Question

how many read per sample give me good coverage for soybean rna sequensing with 1.1 GB genome length

1

Entering edit mode

9.2 years ago

z_heydarian • 0

how many read per sample give me good coverage for soybean rna sequensing with 1.1 GB genome length. I will use Illumina rRNA depleted plant stranded mRNA library prep for cdna liberary and i like to discover rare gene express the genome of soybean was sequenced.

RNA-Seq • 2.7k views

ADD COMMENT • link updated 9.2 years ago by WouterDeCoster 48k • written 9.2 years ago by z_heydarian • 0

0

Entering edit mode

9.2 years ago

WouterDeCoster 48k

If your interest is only in discovery and you are not going to compare samples you could consider the following: prepare a library, sequence it, check if the depth is sufficient, if not sequence again. One library prep will (mostly - check your protocol) be sufficient for loading multiple times.

ADD COMMENT • link 9.2 years ago by WouterDeCoster 48k

score 3 · Accepted Answer · 2016-05-10

Sequencing depth is usually referenced to be the expected mean coverage at all loci over the target sequences, in the case of RNASeq experiements assuming all transcripts have similar level of expression.

For researchers with a fixed budget, often a critical design question is wether to increase the sequencing depth at the cost of reduced sample numbers or to increase the sample size with limited coverage for each sample.

Necessary coverage is determined by the type of study, gene expression level, size of reference genome, published literature, and best practice defined by the scientific community.

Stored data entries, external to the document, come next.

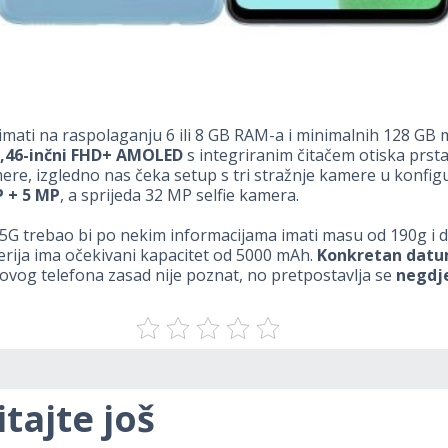
imati na raspolaganju 6 ili 8 GB RAM-a i minimalnih 128 GB 
6,46-inčni FHD+ AMOLED
s integriranim čitačem otiska prsta
ere, izgledno nas čeka setup s tri stražnje kamere u konfigu
 + 5 MP
, a sprijeda 32 MP selfie kamera.
5G trebao bi po nekim informacijama imati masu od 190g i d
rija ima očekivani kapacitet od 5000 mAh.
Konkretan dat
ovog telefona zasad nije poznat, no pretpostavlja se
negdje
itajte još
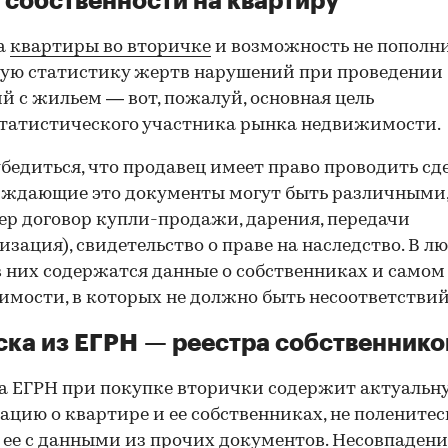
 собственности на квартиру
а
квартиры во вторичке
и возможность не пополн
ую статистику жертв нарушений при проведении
й с жильем — вот, пожалуй, основная цель
татистического участника рынка недвижимости.
00:00
/
00:00
бедиться, что продавец имеет право проводить сд
рждающие это документы могут быть различными
р договор купли-продажи, дарения, передачи
изация), свидетельство о праве на наследство. В л
в них содержатся данные о собственниках и самом
мости, в которых не должно быть несоответствий
ка из ЕГРН — реестра собственнико
 ЕГРН при покупке вторички содержит актуальн
цию о квартире и ее собственниках, не поленитес
 ее с данными из прочих документов. Несовпаден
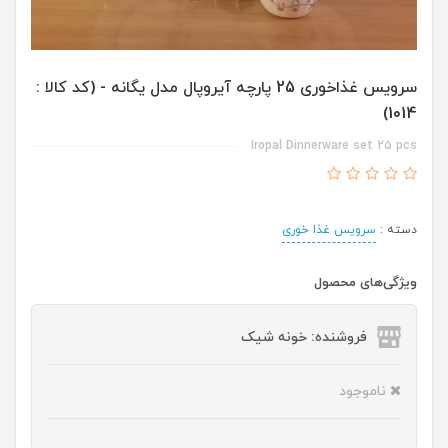
سرویس غذاخوری 25 پارچه آیروپال مدل یگانه - (کد کالا :
1014)
Iropal Dinnerware set 25 pcs
دسته :
سرویس غذا خوری
ویژگی‌های محصول
فروشنده: خونه شیک
ناموجود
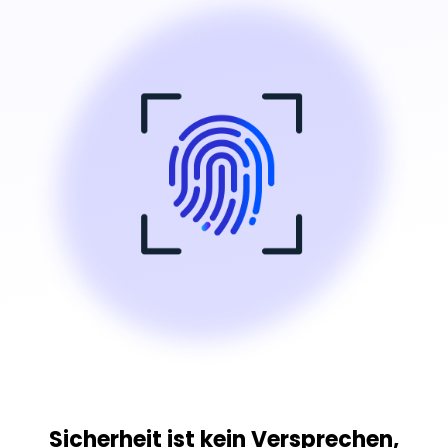
Sicherheit ist kein Versprechen,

C = LN / G C : coverage L : read length N : number of read G : haploid genome length

On Hiseq 2500 high output run mode, single flow cell for 2X100bp reads : 4 billion paired end read (claimed by illumina so might expect a bit lower), 0.5 Billion per lane.

C = 2 x100 x 500 000 000 / 1 100 000 000 = 91 X

So you should have about 91X of coverager per lane (~3000$) that you now need to divide into conditions and replicates. IF you haven't heard about randomization, replication, blocking and Sampling, now is a good time to do so.